Problem statement
Locate and copy each line in the data that contains the word "Next".

Task material

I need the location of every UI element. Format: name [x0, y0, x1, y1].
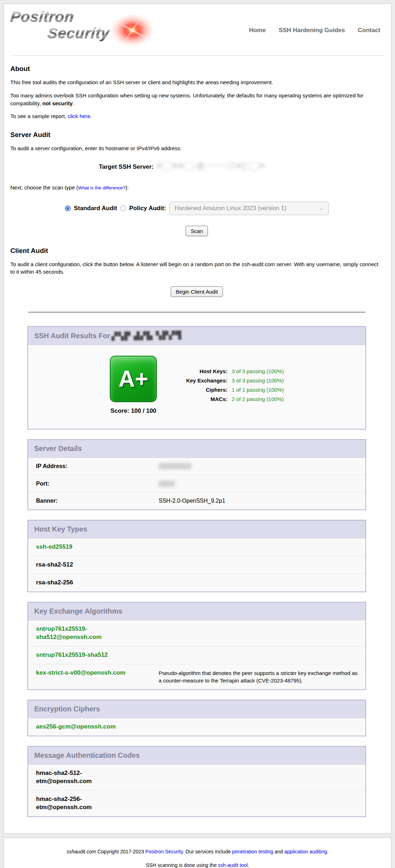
redacted-input-value: ●◯●●◯ ◉ ─── ◎●)) ◯● [156, 161, 264, 171]
inline-link[interactable]: Positron Security [145, 849, 183, 854]
list-item: rsa-sha2-256 [28, 574, 365, 592]
algorithm-note: Pseudo-algorithm that denotes the peer s… [159, 669, 360, 685]
site-footer: sshaudit.com Copyright 2017-2023 Positro… [4, 838, 391, 868]
text-segment: Copyright 2017-2023 [96, 849, 145, 854]
scan-button[interactable]: Scan [186, 226, 208, 236]
inline-link[interactable]: What is the difference? [78, 185, 125, 191]
text-segment: ): [125, 184, 129, 191]
footer-line-2: SSH scanning is done using the ssh-audit… [7, 862, 388, 868]
text-segment: not security [42, 100, 73, 106]
server-details-header: Server Details [28, 440, 365, 458]
stat-row: MACs:2 of 2 passing (100%) [174, 396, 284, 402]
site-header: Positron Security HomeSSH Hardening Guid… [4, 4, 391, 54]
policy-select-value: Hardened Amazon Linux 2023 (version 1) [175, 205, 287, 212]
stat-value: 2 of 2 passing (100%) [232, 396, 284, 402]
redacted-hostname: ▞▚▛ ▟▞▙ ▚▛▞▜ [112, 331, 182, 340]
list-item: sntrup761x25519-sha512 [28, 646, 365, 664]
stat-value: 3 of 3 passing (100%) [232, 368, 284, 374]
encryption-ciphers-box: Encryption Ciphers aes256-gcm@openssh.co… [27, 700, 366, 736]
detail-label: Port: [34, 480, 159, 488]
stat-row: Key Exchanges:3 of 3 passing (100%) [174, 377, 284, 384]
target-server-row: Target SSH Server: ●◯●●◯ ◉ ─── ◎●)) ◯● [10, 161, 383, 173]
nav-link-ssh-hardening-guides[interactable]: SSH Hardening Guides [279, 27, 345, 34]
macs-rows: hmac-sha2-512-etm@openssh.comhmac-sha2-2… [28, 765, 365, 816]
algorithm-name: hmac-sha2-256-etm@openssh.com [34, 795, 159, 812]
about-paragraph-2: Too many admins overlook SSH configurati… [10, 92, 383, 107]
logo: Positron Security [10, 9, 153, 52]
text-segment: . [90, 113, 92, 119]
score-label: Score: 100 / 100 [110, 407, 157, 415]
target-ssh-server-label: Target SSH Server: [99, 163, 154, 171]
detail-label: Banner: [34, 497, 159, 505]
section-divider [28, 312, 365, 313]
redacted-value [159, 463, 191, 469]
standard-audit-label: Standard Audit [74, 205, 117, 212]
table-row: IP Address: [28, 458, 365, 475]
stat-row: Ciphers:1 of 1 passing (100%) [174, 387, 284, 393]
inline-link[interactable]: penetration testing [232, 849, 273, 854]
results-box-header: SSH Audit Results For ▞▚▛ ▟▞▙ ▚▛▞▜ [28, 327, 365, 345]
results-stats: Host Keys:3 of 3 passing (100%)Key Excha… [174, 365, 284, 405]
host-key-types-box: Host Key Types ssh-ed25519rsa-sha2-512rs… [27, 520, 366, 592]
detail-value: SSH-2.0-OpenSSH_9.2p1 [159, 497, 225, 505]
page-content: About This free tool audits the configur… [4, 56, 391, 817]
nav-link-contact[interactable]: Contact [358, 27, 380, 34]
stat-label: Ciphers: [174, 387, 227, 393]
grade-column: A+ Score: 100 / 100 [110, 356, 157, 415]
about-paragraph-1: This free tool audits the configuration … [10, 78, 383, 86]
list-item: ssh-ed25519 [28, 538, 365, 556]
inline-link[interactable]: click here [68, 113, 90, 119]
stat-label: Host Keys: [174, 368, 227, 374]
algorithm-name: sntrup761x25519-sha512 [34, 651, 159, 659]
text-segment: and [273, 849, 284, 854]
host-key-types-rows: ssh-ed25519rsa-sha2-512rsa-sha2-256 [28, 538, 365, 592]
stat-value: 3 of 3 passing (100%) [232, 377, 284, 384]
list-item: hmac-sha2-512-etm@openssh.com [28, 765, 365, 791]
algorithm-name: rsa-sha2-512 [34, 561, 159, 569]
client-audit-paragraph: To audit a client configuration, click t… [10, 260, 383, 276]
stat-row: Host Keys:3 of 3 passing (100%) [174, 368, 284, 374]
text-segment: . [73, 100, 74, 106]
host-key-types-title: Host Key Types [34, 525, 87, 533]
standard-audit-radio[interactable] [65, 205, 71, 211]
starburst-icon [104, 9, 161, 52]
policy-select[interactable]: Hardened Amazon Linux 2023 (version 1) ⌄ [169, 202, 329, 215]
main-card: Positron Security HomeSSH Hardening Guid… [4, 4, 391, 833]
algorithm-name: ssh-ed25519 [34, 543, 159, 551]
text-segment: ssh-audit.com [242, 261, 275, 267]
logo-text-security: Security [47, 25, 110, 41]
macs-title: Message Authentication Codes [34, 751, 140, 759]
inline-link[interactable]: ssh-audit tool [218, 862, 248, 868]
client-audit-heading: Client Audit [10, 247, 383, 255]
macs-box: Message Authentication Codes hmac-sha2-5… [27, 746, 366, 817]
algorithm-name: kex-strict-s-v00@openssh.com [34, 669, 159, 685]
target-ssh-server-input[interactable]: ●◯●●◯ ◉ ─── ◎●)) ◯● [156, 161, 295, 173]
results-title: SSH Audit Results For [34, 332, 110, 340]
scan-type-line: Next, choose the scan type (What is the … [10, 184, 383, 192]
logo-text-positron: Positron [10, 9, 75, 25]
text-segment: SSH scanning is done using the [146, 862, 218, 868]
nav-link-home[interactable]: Home [249, 27, 266, 34]
encryption-ciphers-rows: aes256-gcm@openssh.com [28, 718, 365, 736]
list-item: kex-strict-s-v00@openssh.comPseudo-algor… [28, 664, 365, 690]
grade-badge: A+ [110, 356, 157, 402]
algorithm-name: rsa-sha2-256 [34, 579, 159, 587]
algorithm-name: sntrup761x25519-sha512@openssh.com [34, 625, 159, 641]
server-details-box: Server Details IP Address:Port:Banner:SS… [27, 439, 366, 510]
text-segment: . [248, 862, 249, 868]
algorithm-name: hmac-sha2-512-etm@openssh.com [34, 769, 159, 786]
begin-client-audit-button[interactable]: Begin Client Audit [171, 286, 223, 297]
results-body: A+ Score: 100 / 100 Host Keys:3 of 3 pas… [28, 345, 365, 429]
about-paragraph-3: To see a sample report, click here. [10, 112, 383, 120]
text-segment: . [327, 849, 328, 854]
policy-audit-radio[interactable] [120, 205, 126, 211]
stat-value: 1 of 1 passing (100%) [232, 387, 284, 393]
redacted-value [159, 481, 175, 487]
server-audit-intro: To audit a server configuration, enter i… [10, 144, 383, 152]
text-segment: Next, choose the scan type ( [10, 184, 78, 191]
encryption-ciphers-title: Encryption Ciphers [34, 705, 100, 713]
key-exchange-title: Key Exchange Algorithms [34, 607, 122, 615]
key-exchange-box: Key Exchange Algorithms sntrup761x25519-… [27, 602, 366, 690]
inline-link[interactable]: application auditing [284, 849, 327, 854]
scan-type-options: Standard Audit Policy Audit: Hardened Am… [10, 202, 383, 215]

Reply
scan-type-line: Next, choose the scan type (What is the … [10, 184, 383, 192]
text-segment: Next, choose the scan type ( [10, 184, 78, 191]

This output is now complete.